Items from a data source:
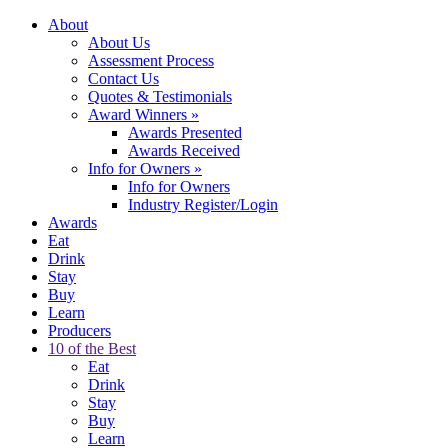
About
About Us
Assessment Process
Contact Us
Quotes & Testimonials
Award Winners
»
Awards Presented
Awards Received
Info for Owners
»
Info for Owners
Industry Register/Login
Awards
Eat
Drink
Stay
Buy
Learn
Producers
10 of the Best
Eat
Drink
Stay
Buy
Learn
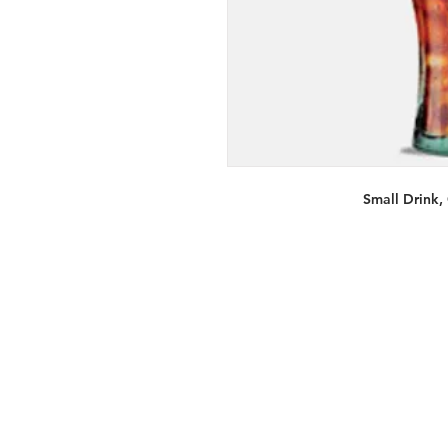
Small Drink,
Services
Halal Products
Hal
Halal Dinnerbox
Hal
Halal Meat
Hal
Halal Wholesale
Hal
Store Promotions
Hal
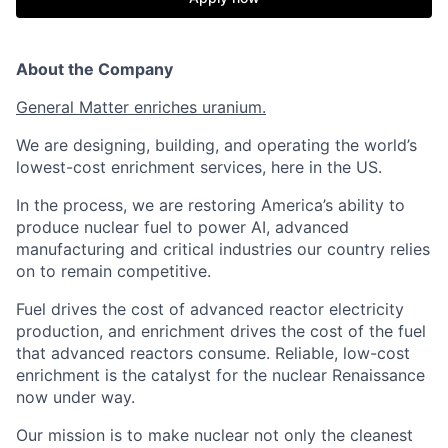
About the Company
General Matter enriches uranium.
We are designing, building, and operating the world’s
lowest-cost enrichment services, here in the US.
In the process, we are restoring America’s ability to
produce nuclear fuel to power AI, advanced
manufacturing and critical industries our country relies
on to remain competitive.
Fuel drives the cost of advanced reactor electricity
production, and enrichment drives the cost of the fuel
that advanced reactors consume. Reliable, low-cost
enrichment is the catalyst for the nuclear Renaissance
now under way.
Our mission is to make nuclear not only the cleanest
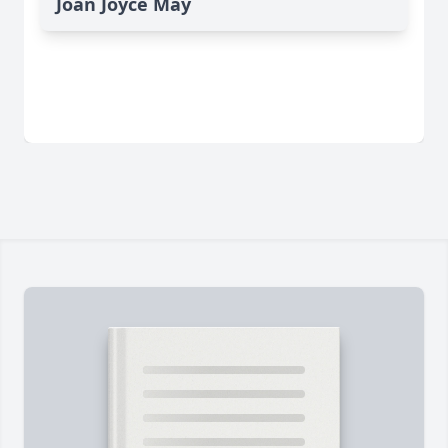
Joan Joyce May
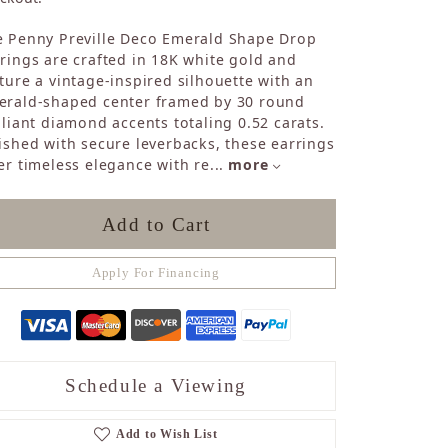
Sapphire
e Penny Preville Deco Emerald Shape Drop
Opal
rings are crafted in 18K white gold and
Tourmaline
ture a vintage-inspired silhouette with an
Citrine
erald-shaped center framed by 30 round
Topaz
lliant diamond accents totaling 0.52 carats.
Blue Topaz
ished with secure leverbacks, these earrings
Turquoise
er timeless elegance with re
...
more
Add to Cart
Apply For Financing
Schedule a Viewing
Add to Wish List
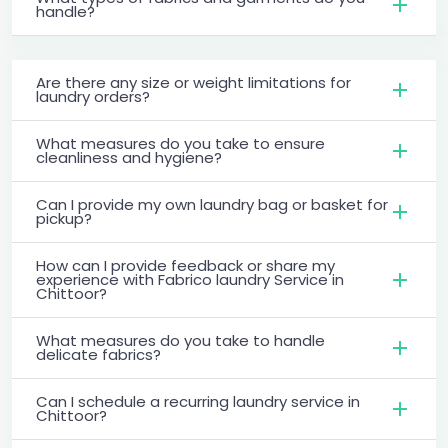
handle?
Are there any size or weight limitations for
laundry orders?
What measures do you take to ensure
cleanliness and hygiene?
Can I provide my own laundry bag or basket for
pickup?
How can I provide feedback or share my
experience with Fabrico laundry Service in
Chittoor?
What measures do you take to handle
delicate fabrics?
Can I schedule a recurring laundry service in
Chittoor?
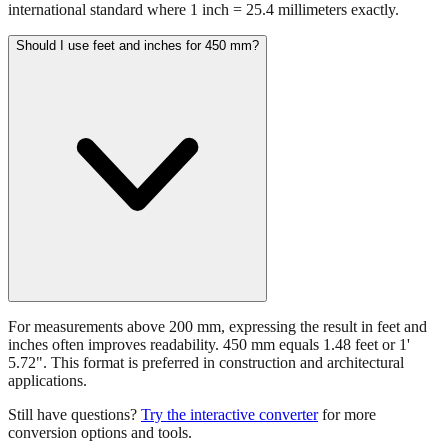
450 mm equals 17.7165 inches. This conversion uses the
international standard where 1 inch = 25.4 millimeters exactly.
Should I use feet and inches for 450 mm?
For measurements above 200 mm, expressing the result in feet and
inches often improves readability. 450 mm equals 1.48 feet or 1'
5.72". This format is preferred in construction and architectural
applications.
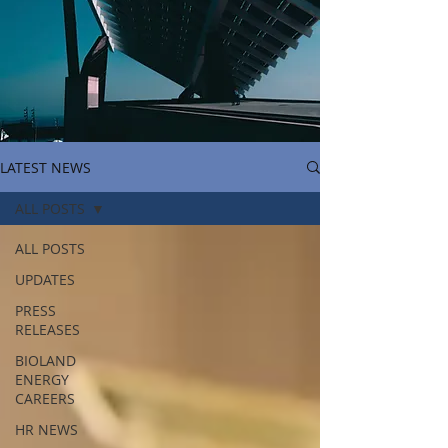
LATEST NEWS
ALL POSTS
ALL POSTS
UPDATES
PRESS
RELEASES
BIOLAND
ENERGY
CAREERS
HR NEWS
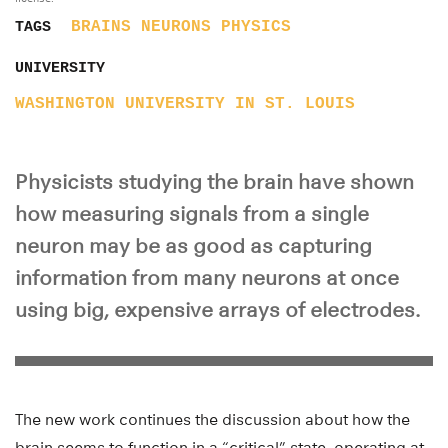
BRAINS
NEURONS
PHYSICS
TAGS
UNIVERSITY
WASHINGTON UNIVERSITY IN ST. LOUIS
Physicists studying the brain have shown
how measuring signals from a single
neuron may be as good as capturing
information from many neurons at once
using big, expensive arrays of electrodes.
The new work continues the discussion about how the
brain seems to function in a “critical” state, operating at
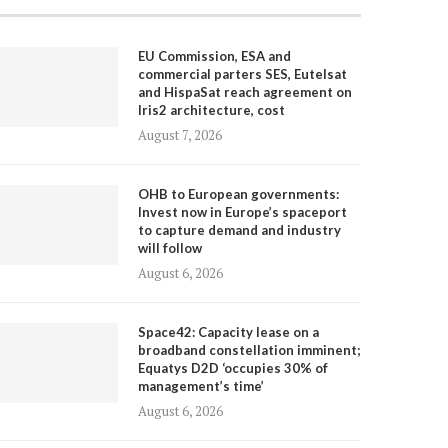
EU Commission, ESA and
commercial parters SES, Eutelsat
and HispaSat reach agreement on
Iris2 architecture, cost
August 7, 2026
OHB to European governments:
Invest now in Europe’s spaceport
to capture demand and industry
will follow
August 6, 2026
Space42: Capacity lease on a
broadband constellation imminent;
Equatys D2D ‘occupies 30% of
management’s time’
August 6, 2026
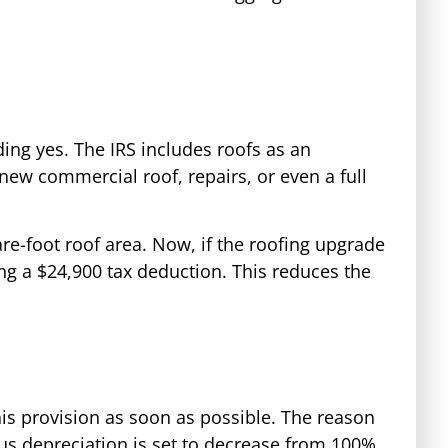
ding yes. The IRS includes roofs as an
ew commercial roof, repairs, or even a full
re-foot roof area. Now, if the roofing upgrade
ding a $24,900 tax deduction. This reduces the
is provision as soon as possible. The reason
onus depreciation is set to decrease from 100%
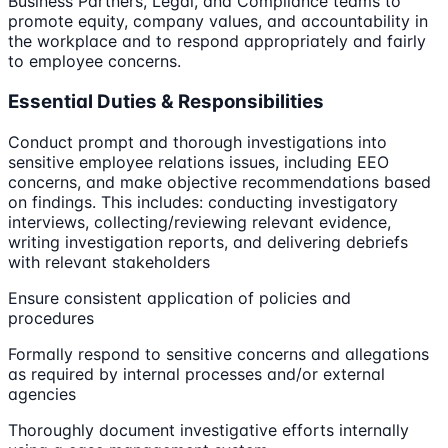
Business Partners, Legal, and Compliance teams to
promote equity, company values, and accountability in
the workplace and to respond appropriately and fairly
to employee concerns.
Essential Duties & Responsibilities
Conduct prompt and thorough investigations into
sensitive employee relations issues, including EEO
concerns, and make objective recommendations based
on findings. This includes: conducting investigatory
interviews, collecting/reviewing relevant evidence,
writing investigation reports, and delivering debriefs
with relevant stakeholders
Ensure consistent application of policies and
procedures
Formally respond to sensitive concerns and allegations
as required by internal processes and/or external
agencies
Thoroughly document investigative efforts internally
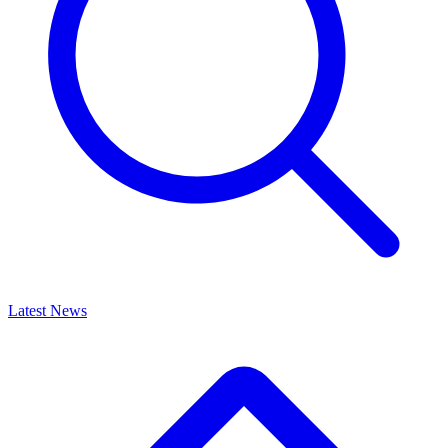
Latest News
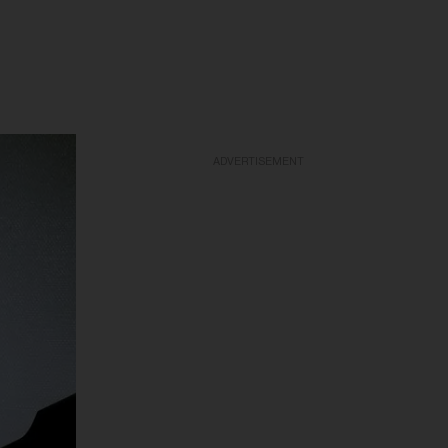
ADVERTISEMENT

- **Task**: Copy, exactly and only, the lines above that begin with the one containing "General Matter enriches uranium." and finish with the one containing "Fuel drives the".

- **Solution to the problem**:
General Matter enriches uranium.
We are designing, building, and operating the world’s
lowest-cost enrichment services, here in the US.
In the process, we are restoring America’s ability to
produce nuclear fuel to power AI, advanced
manufacturing and critical industries our country relies
on to remain competitive.
Fuel drives the cost of advanced reactor electricity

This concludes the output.